Source material:
━━━
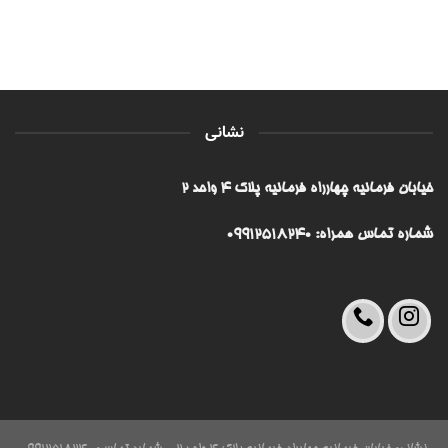
نشانی
خیابان فرمانیه چهارراه فرمانیه پلاک ۴ واحد ۲
شماره تماس همراه: 09912518240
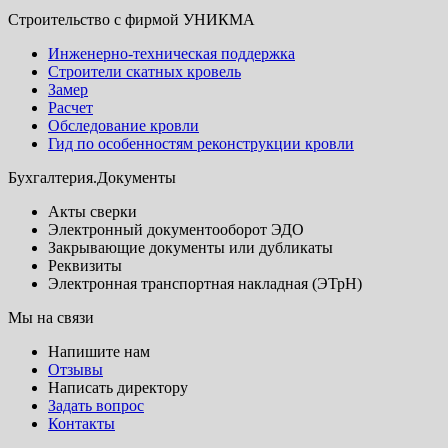
Строительство с фирмой УНИКМА
Инженерно-техническая поддержка
Строители скатных кровель
Замер
Расчет
Обследование кровли
Гид по особенностям реконструкции кровли
Бухгалтерия.Документы
Акты сверки
Электронный документооборот ЭДО
Закрывающие документы или дубликаты
Реквизиты
Электронная транспортная накладная (ЭТрН)
Мы на связи
Напишите нам
Отзывы
Написать директору
Задать вопрос
Контакты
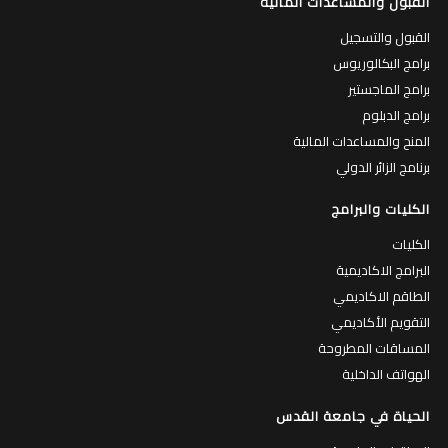
القبول والمساعدات المالية
القبول والتسجيل
برامج البكالوريوس
برامج الماجستير
برامج الدبلوم
المنح والمساعدات المالية
برنامج الزائر الدولي
الكليات والبرامج
الكليات
البرامج الاكاديمية
الطاقم الاكاديمي
التقويم الأكاديمي
المساقات المطروحة
الهواتف الداخلية
الحياة في جامعة القدس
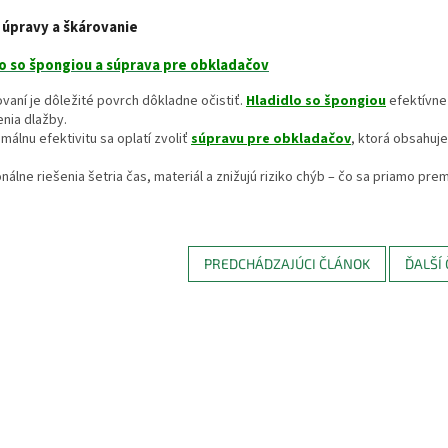
 úpravy a škárovanie
o so špongiou a súprava pre obkladačov
vaní je dôležité povrch dôkladne očistiť.
Hladidlo so špongiou
efektívne
nia dlažby.
málnu efektivitu sa oplatí zvoliť
súpravu pre obkladačov
, ktorá obsahuje
nálne riešenia šetria čas, materiál a znižujú riziko chýb – čo sa priamo pre
PREDCHÁDZAJÚCI ČLÁNOK
ĎALŠÍ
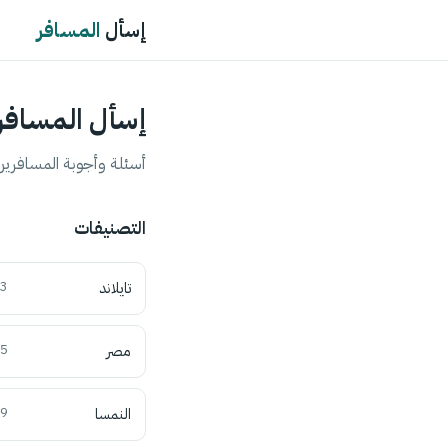
إسأل
المسافر
إسأل المسافر
أسئلة وأجوبة المسافرين 
التصنيفات
تايلاند
3
مصر
5
النمسا
9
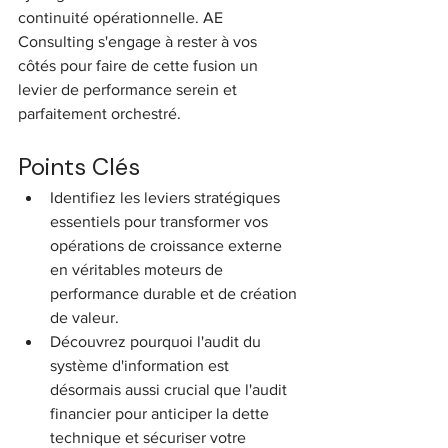
continuité opérationnelle. AE 
Consulting s'engage à rester à vos 
côtés pour faire de cette fusion un 
levier de performance serein et 
parfaitement orchestré.
Points Clés
Identifiez les leviers stratégiques 
essentiels pour transformer vos 
opérations de croissance externe 
en véritables moteurs de 
performance durable et de création 
de valeur.
Découvrez pourquoi l'audit du 
système d'information est 
désormais aussi crucial que l'audit 
financier pour anticiper la dette 
technique et sécuriser votre 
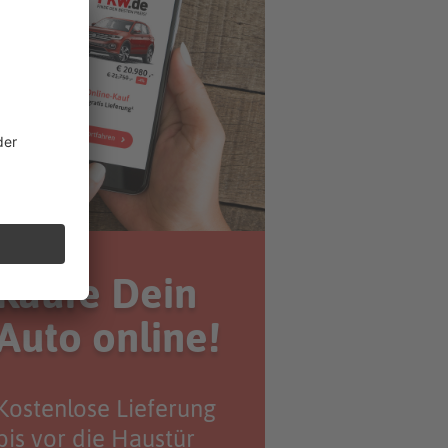
Kaufe Dein
Auto online!
Kostenlose Lieferung
bis vor die Haustür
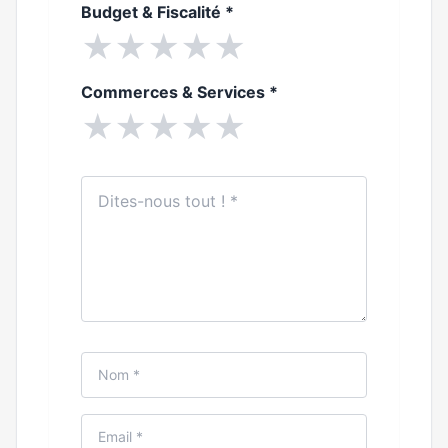
Budget & Fiscalité
*
★
★
★
★
★
Commerces & Services
*
★
★
★
★
★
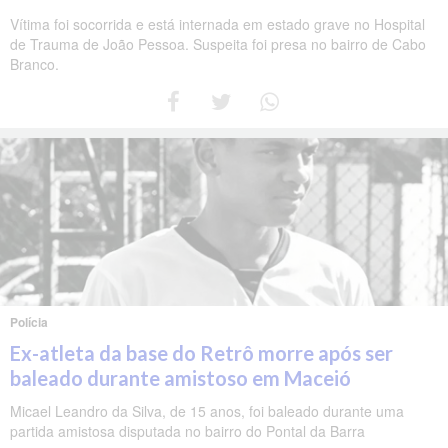
Vítima foi socorrida e está internada em estado grave no Hospital
de Trauma de João Pessoa. Suspeita foi presa no bairro de Cabo
Branco.
Polícia
Ex-atleta da base do Retrô morre após ser
baleado durante amistoso em Maceió
Micael Leandro da Silva, de 15 anos, foi baleado durante uma
partida amistosa disputada no bairro do Pontal da Barra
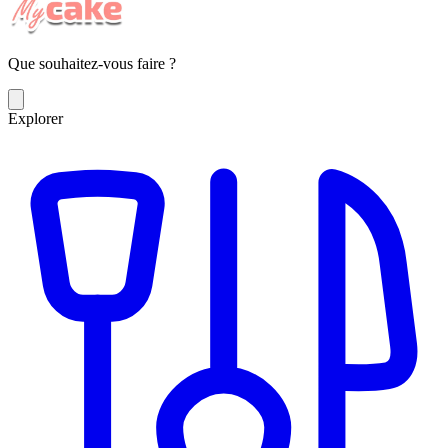
Que souhaitez-vous faire ?
Explorer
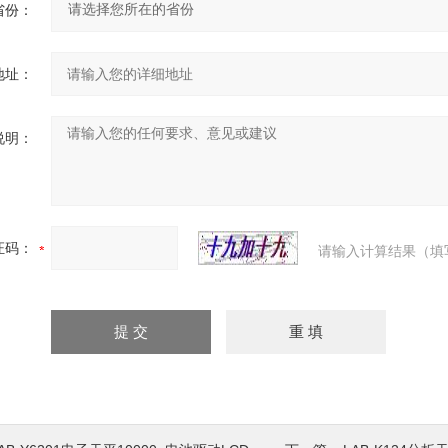
省份：
地址：
说明：
证码：
请输入计算结果（填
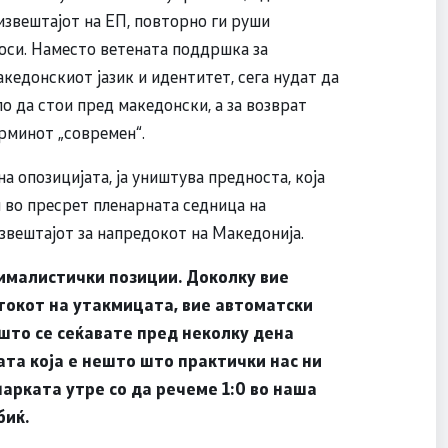
извештајот на ЕП, повторно ги руши
оси. Наместо ветената поддршка за
акедонскиот јазик и идентитет, сега нудат да
ло да стои пред македонски, а за возврат
рминот „современ“.
а опозицијата, ја уништува предноста, која
и во пресрет пленарната седница на
звештајот за напредокот на Македонија.
сималистички позиции. Доколку вие
токот на утакмицата, вие автоматски
 што се сеќавате пред неколку дена
ата која е нешто што практички нас ни
нарката утре со да речеме 1:0 во наша
биќ.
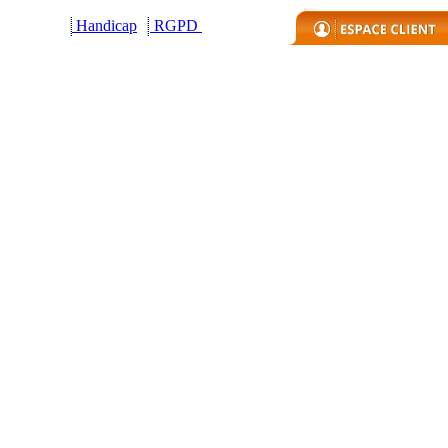
Handicap
R
GPD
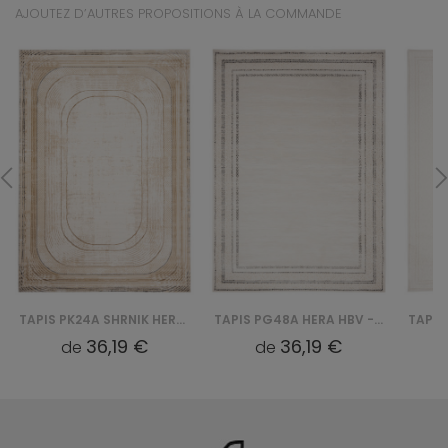
AJOUTEZ D’AUTRES PROPOSITIONS À LA COMMANDE
TAPIS PK24A SHRNIK HERA HBV - KREMOWY
TAPIS PG48A HERA HBV - BIAŁY
36,19 €
36,19 €
de
de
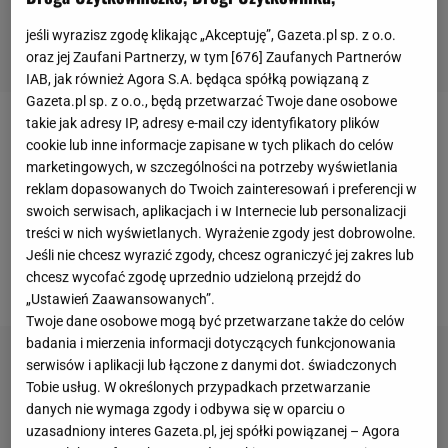
jeśli wyrazisz zgodę klikając „Akceptuję”, Gazeta.pl sp. z o.o.
oraz jej Zaufani Partnerzy, w tym [
676
] Zaufanych Partnerów
IAB, jak również Agora S.A. będąca spółką powiązaną z
Gazeta.pl sp. z o.o., będą przetwarzać Twoje dane osobowe
takie jak adresy IP, adresy e-mail czy identyfikatory plików
27-letni Michal Oleksiejczuk robi karierę w
UFC
, a
cookie lub inne informacje zapisane w tych plikach do celów
jego pięć lat młodszy brat rozdaje karty w polskiej
marketingowych, w szczególności na potrzeby wyświetlania
reklam dopasowanych do Twoich zainteresowań i preferencji w
federacji FEN. Drugiej sile po
KSW
. Cezary
swoich serwisach, aplikacjach i w Internecie lub personalizacji
Oleksiejczuk (10-2) mierzył się z
treści w nich wyświetlanych. Wyrażenie zgody jest dobrowolne.
doświadczonym Adrianem
Zielińskim
(22-12) i na
Jeśli nie chcesz wyrazić zgody, chcesz ograniczyć jej zakres lub
chcesz wycofać zgodę uprzednio udzieloną przejdź do
jego tle wyglądał po prostu świetnie.
„Ustawień Zaawansowanych”.
Twoje dane osobowe mogą być przetwarzane także do celów
badania i mierzenia informacji dotyczących funkcjonowania
serwisów i aplikacji lub łączone z danymi dot. świadczonych
Tobie usług. W określonych przypadkach przetwarzanie
danych nie wymaga zgody i odbywa się w oparciu o
uzasadniony interes Gazeta.pl, jej spółki powiązanej – Agora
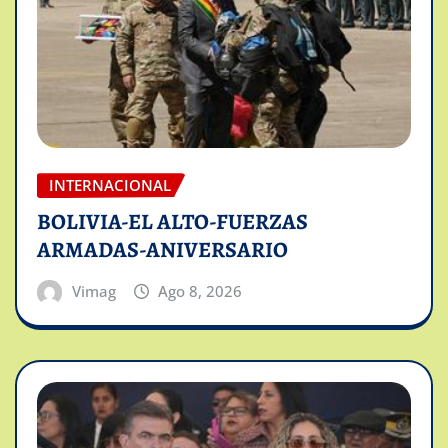
INTERNACIONAL
BOLIVIA-EL ALTO-FUERZAS
ARMADAS-ANIVERSARIO
Vimag
Ago 8, 2026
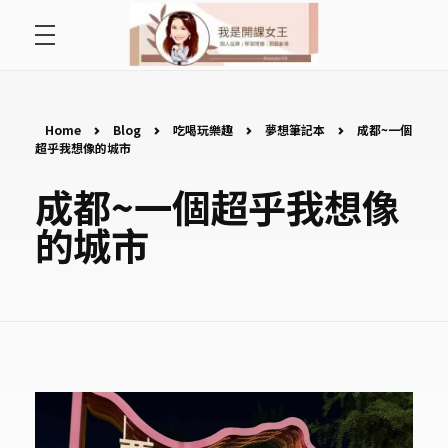
首頁
開課女王 李秋玉
拿起麥克風，影響全世界
好好說故事
Home
Blog
吃喝玩樂趣
夢想筆記本
成都~一個
超乎我想像的城市
最愛讀書會
成都~一個超乎我想像
的城市
遇見好課程
挺公益活動
關於李秋玉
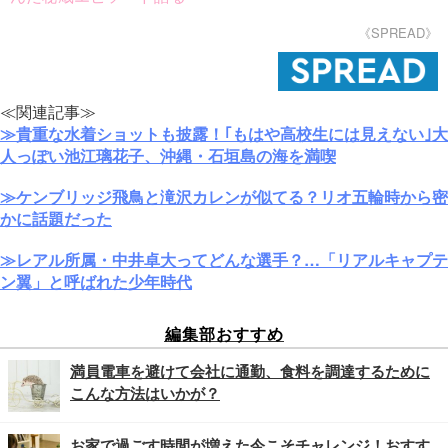
《SPREAD》
≪関連記事≫
≫貴重な水着ショットも披露！｢もはや高校生には見えない｣大
人っぽい池江璃花子、沖縄・石垣島の海を満喫
≫ケンブリッジ飛鳥と滝沢カレンが似てる？リオ五輪時から密
かに話題だった
≫レアル所属・中井卓大ってどんな選手？…「リアルキャプテ
ン翼」と呼ばれた少年時代
編集部おすすめ
満員電車を避けて会社に通勤、食料を調達するために
こんな方法はいかが？
お家で過ごす時間が増えた今こそチャレンジ！おすす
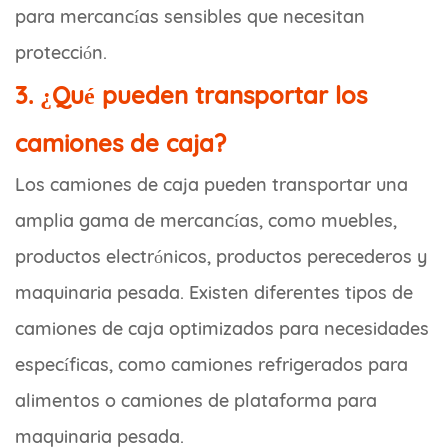
para mercancías sensibles que necesitan
protección.
3. ¿Qué pueden transportar los
camiones de caja?
Los camiones de caja pueden transportar una
amplia gama de mercancías, como muebles,
productos electrónicos, productos perecederos y
maquinaria pesada. Existen diferentes tipos de
camiones de caja optimizados para necesidades
específicas, como camiones refrigerados para
alimentos o camiones de plataforma para
maquinaria pesada.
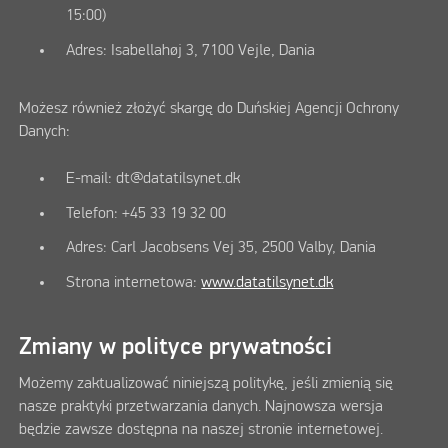
15:00)
Adres: Isabellahøj 3, 7100 Vejle, Dania
Możesz również złożyć skargę do Duńskiej Agencji Ochrony
Danych:
E-mail: dt@datatilsynet.dk
Telefon: +45 33 19 32 00
Adres: Carl Jacobsens Vej 35, 2500 Valby, Dania
Strona internetowa:
www.datatilsynet.dk
Zmiany w polityce prywatności
Możemy zaktualizować niniejszą politykę, jeśli zmienią się
nasze praktyki przetwarzania danych. Najnowsza wersja
będzie zawsze dostępna na naszej stronie internetowej.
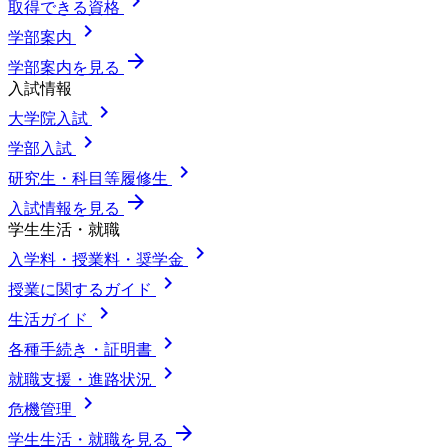
chevron_right
取得できる資格
chevron_right
学部案内
arrow_forward
学部案内を見る
入試情報
chevron_right
大学院入試
chevron_right
学部入試
chevron_right
研究生・科目等履修生
arrow_forward
入試情報を見る
学生生活・就職
chevron_right
入学料・授業料・奨学金
chevron_right
授業に関するガイド
chevron_right
生活ガイド
chevron_right
各種手続き・証明書
chevron_right
就職支援・進路状況
chevron_right
危機管理
arrow_forward
学生生活・就職を見る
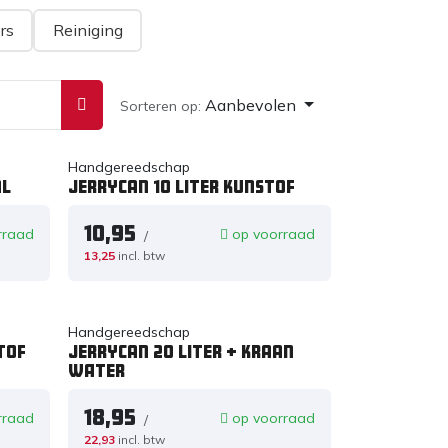
rs
Reiniging
Aanbevolen
Sorteren op:
Handgereedschap
al
Jerrycan 10 liter kunstof
10,95
rraad
op voorraad
/
13,25
incl. btw
Handgereedschap
tof
Jerrycan 20 liter + kraan
WATER
18,95
rraad
op voorraad
/
22,93
incl. btw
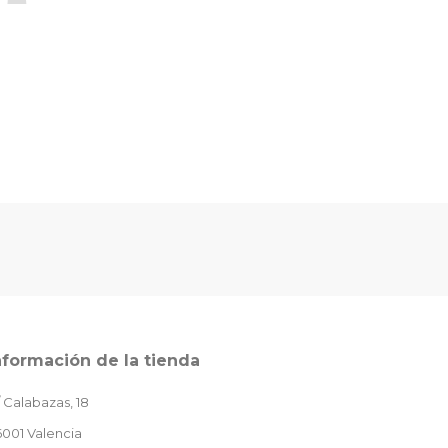
nformación de la tienda
 Calabazas, 18
001 Valencia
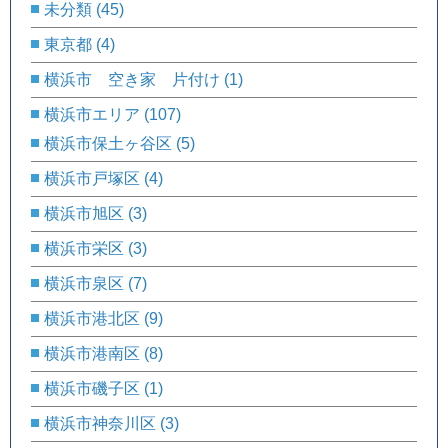
未分類
(45)
東京都
(4)
横浜市 空き家 片付け
(1)
横浜市エリア
(107)
横浜市保土ヶ谷区
(5)
横浜市戸塚区
(4)
横浜市旭区
(3)
横浜市栄区
(3)
横浜市泉区
(7)
横浜市港北区
(9)
横浜市港南区
(8)
横浜市磯子区
(1)
横浜市神奈川区
(3)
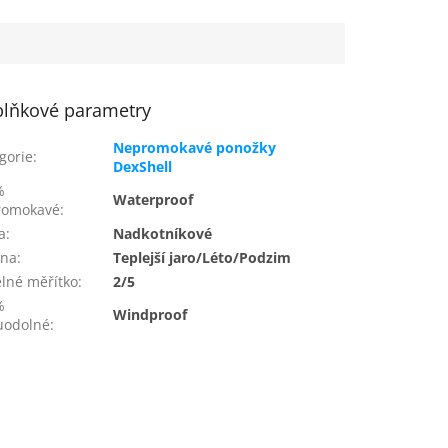
lňkové parametry
Nepromokavé ponožky
gorie
:
DexShell
%
Waterproof
romokavé
:
a
:
Nadkotníkové
óna
:
Teplejší jaro/Léto/Podzim
lné měřítko
:
2/5
%
Windproof
uodolné
:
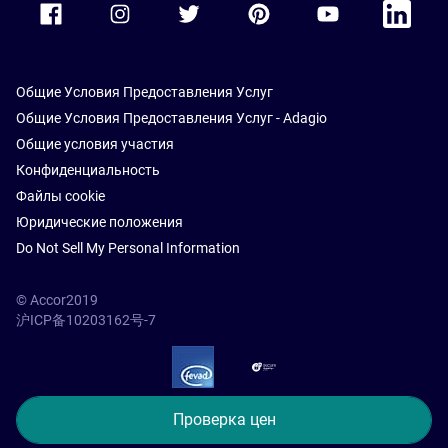
Общие Условия Предоставления Услуг
Общие Условия Предоставления Услуг - Adagio
Общие условия участия
Конфиденциальность
Файлы cookie
Юридические положения
Do Not Sell My Personal Information
© Accor2019
沪ICP备10203162号-7
SSL Secure – globalSign
Проверка цен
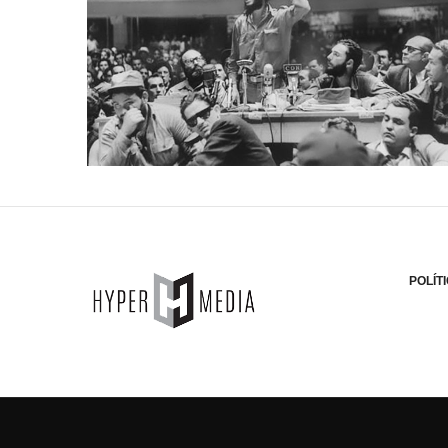
POLÍT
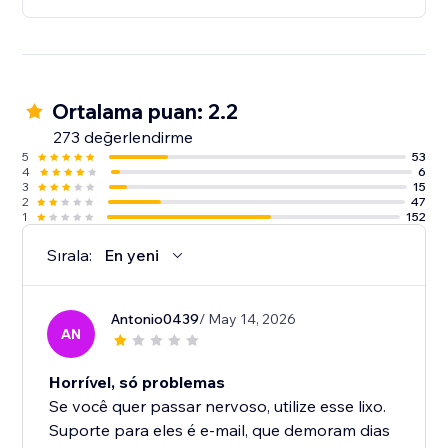
Ortalama puan: 2.2
273 değerlendirme
5
53
4
6
3
15
2
47
1
152
Sırala:
En yeni
Antonio0439
/ May 14, 2026
AN
Horrível, só problemas
Se você quer passar nervoso, utilize esse lixo.
Suporte para eles é e-mail, que demoram dias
━━━
Exercise details:
Find how many lines in the preceding listing contain the word "Jerrycan", and answer with that number only.

Written answer:
2